Bishop McElroy on Pope Francis’ commitment to planet, peace, poverty

In an essay published by America magazine on April 23, 2018, San Diego’s Bishop Robert McElroy writes about Pope Francis’ “contributions to Catholic social teaching have reflected the three Franciscan priorities of poverty, peace and the planet.” Bishop McElroy writes that the pope’s Latin American roots must be considered and respected when assessing his positions, as much as St. Pope John Paul II’s Eastern European roots were.

Bishop McElroy writes, “[One] element of the new lens that Pope Francis brings to Catholic teaching on poverty, peace and the planet is the reintegration of nonviolence into the heart of Catholic teaching on war and peace. … For most of the church’s history … nonviolence has been seen as a heroic though unrealistic choice, an eccentric part of our patrimony that was displaced by St.
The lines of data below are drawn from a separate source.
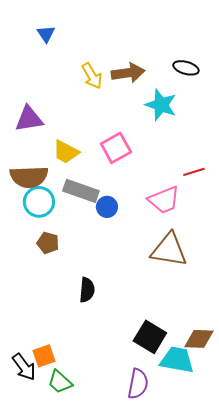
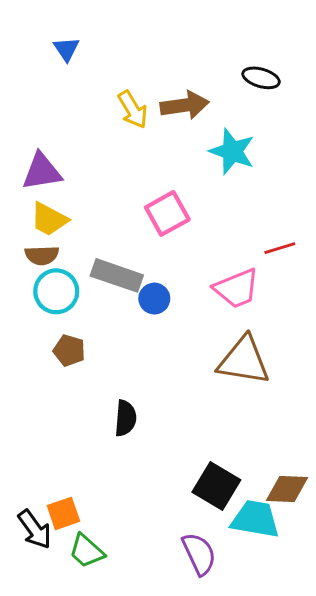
black ellipse: (186, 68) -> (261, 78), moved
yellow trapezoid: (66, 152) -> (49, 219), moved
brown semicircle: (29, 177) -> (42, 255), size x0.6
purple semicircle: (138, 384) -> (199, 554), turned -36

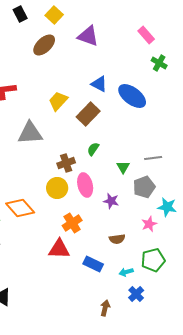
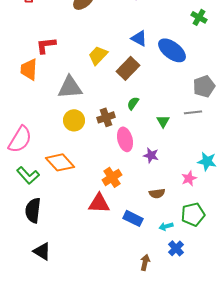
gray pentagon: (144, 187) -> (204, 86), moved
yellow circle: (57, 188) -> (74, 120), moved

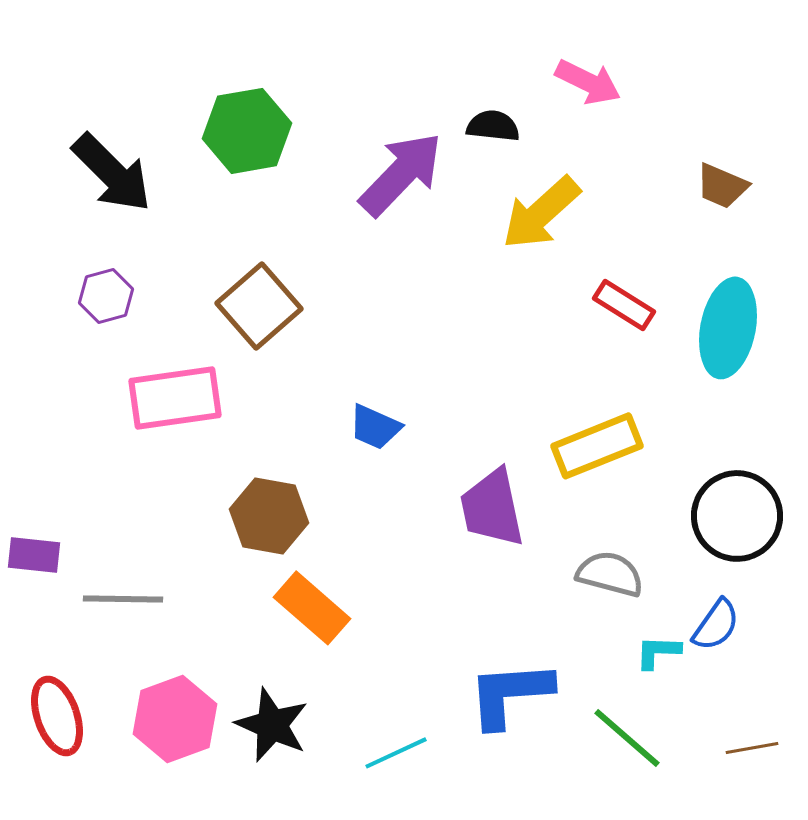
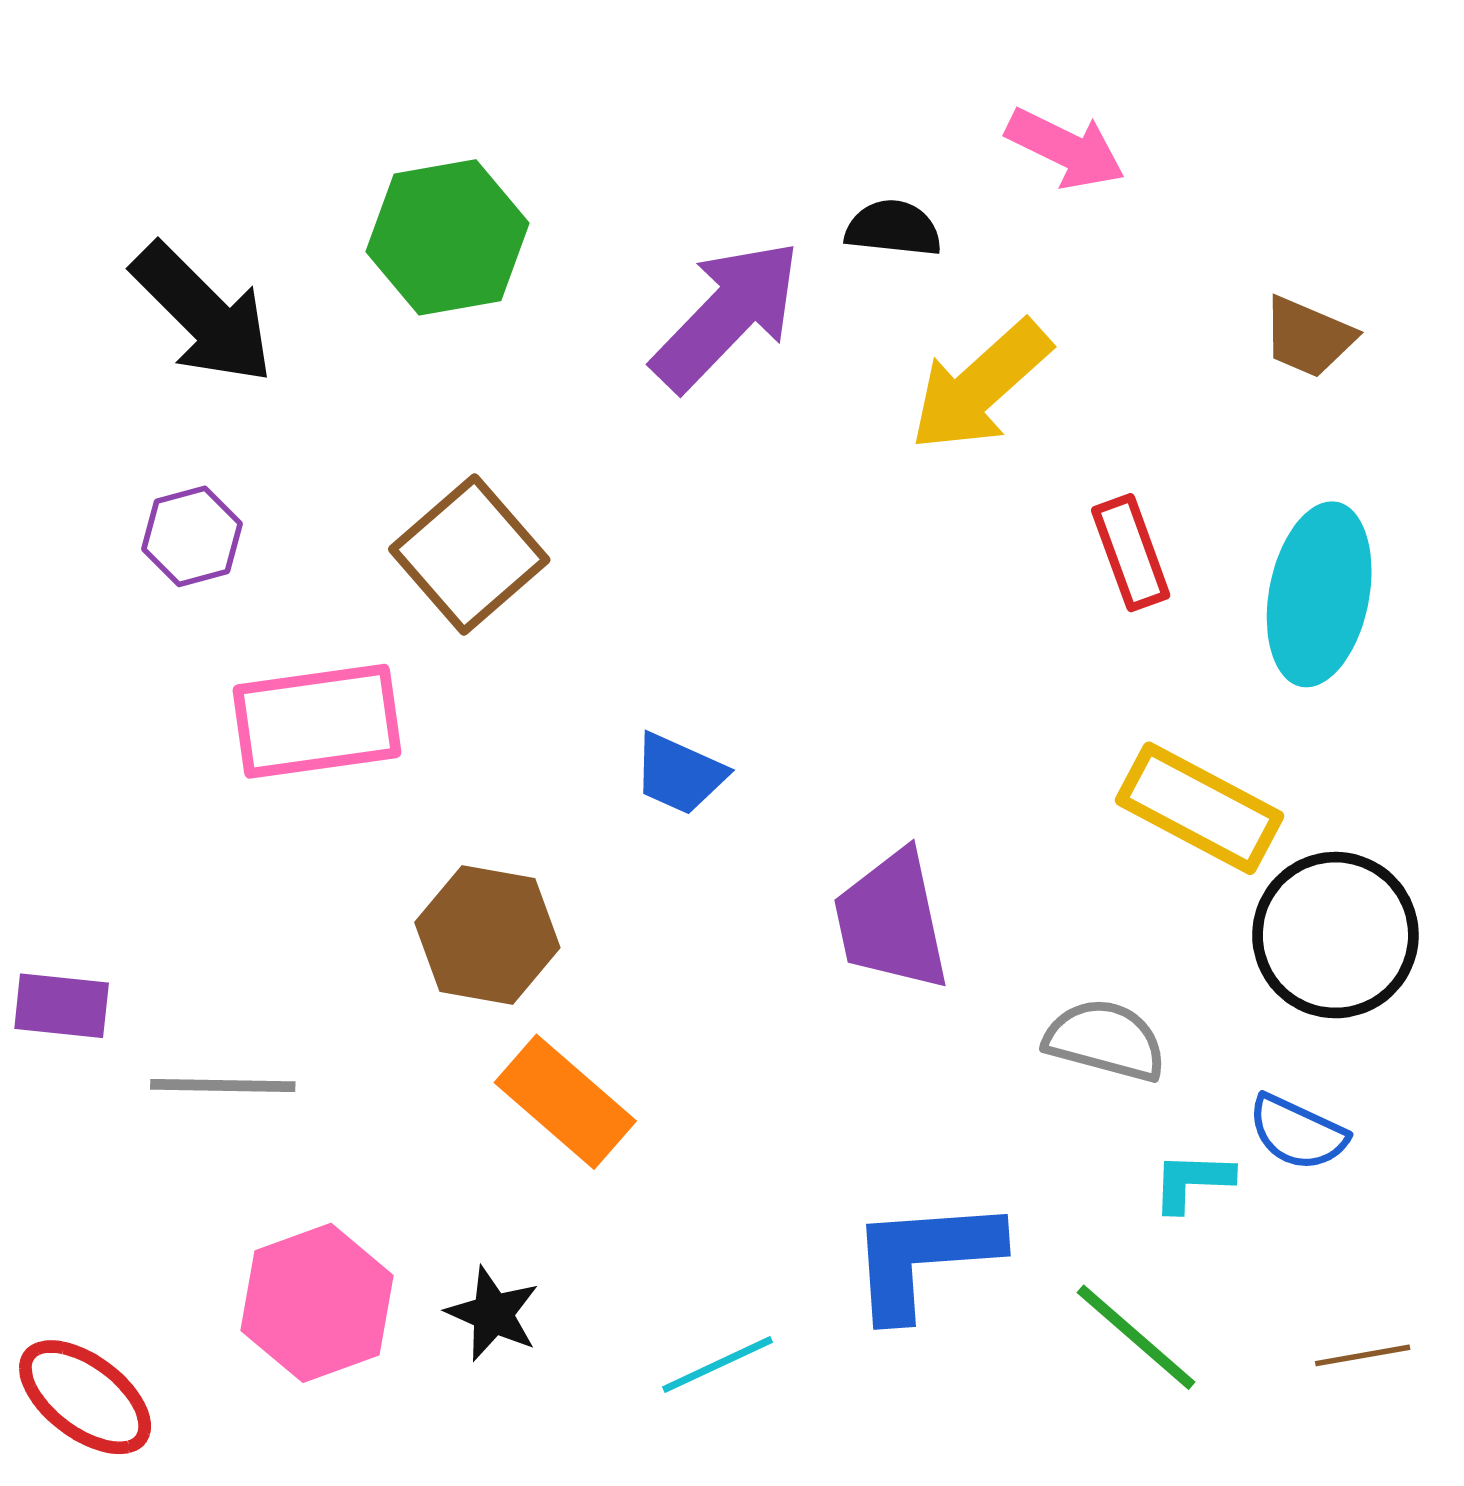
red rectangle: (624, 305) -> (1131, 553), turned 38
yellow rectangle: (597, 446) -> (1200, 808), moved, turned 50
blue semicircle: (716, 625) -> (1297, 1133), turned 80
red ellipse: (57, 716) -> (85, 1397), moved, turned -34
black star: (272, 725) -> (493, 1314), size x0.7

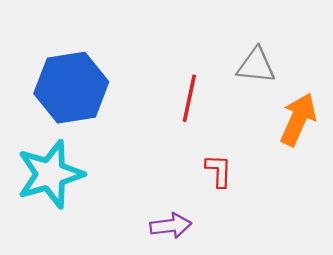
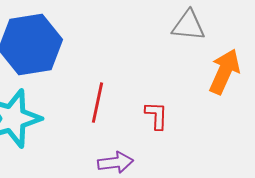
red line: (189, 98) -> (98, 103), moved

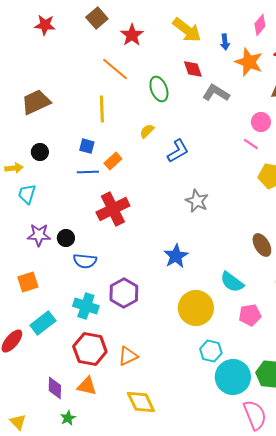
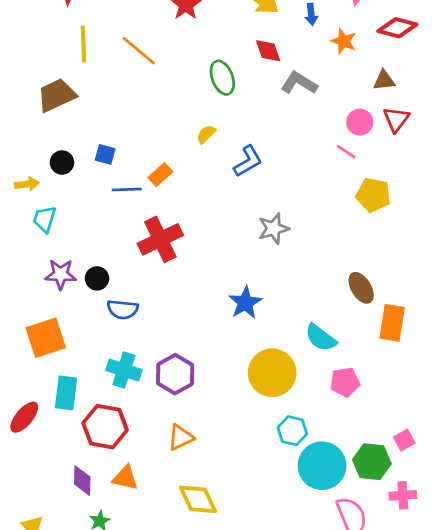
orange star: (249, 62) -> (344, 41), size x0.7
orange line: (115, 69) -> (139, 51), moved
yellow line: (102, 109) -> (84, 44), moved
blue square: (87, 146) -> (105, 154), moved
gray star: (197, 201) -> (274, 229), turned 30
orange square: (28, 282) -> (46, 338), size x1.4
purple hexagon: (124, 293) -> (175, 374), moved
cyan rectangle: (43, 323) -> (66, 393), turned -45
red hexagon: (90, 349) -> (105, 427), moved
Augustine’s powerful logic of war as last resort.

“In his World Day of Peace message in 2017, Pope Francis … reiterated the contention of the early Christian community that Christ’s call to love of neighbor and enemy alike is, in an unrelenting way, incompatible with recourse to war. … Can the church do anything less than seek to construct a powerful and realistic politics of nonviolence rooted both in reality and in the words of the Lord himself?”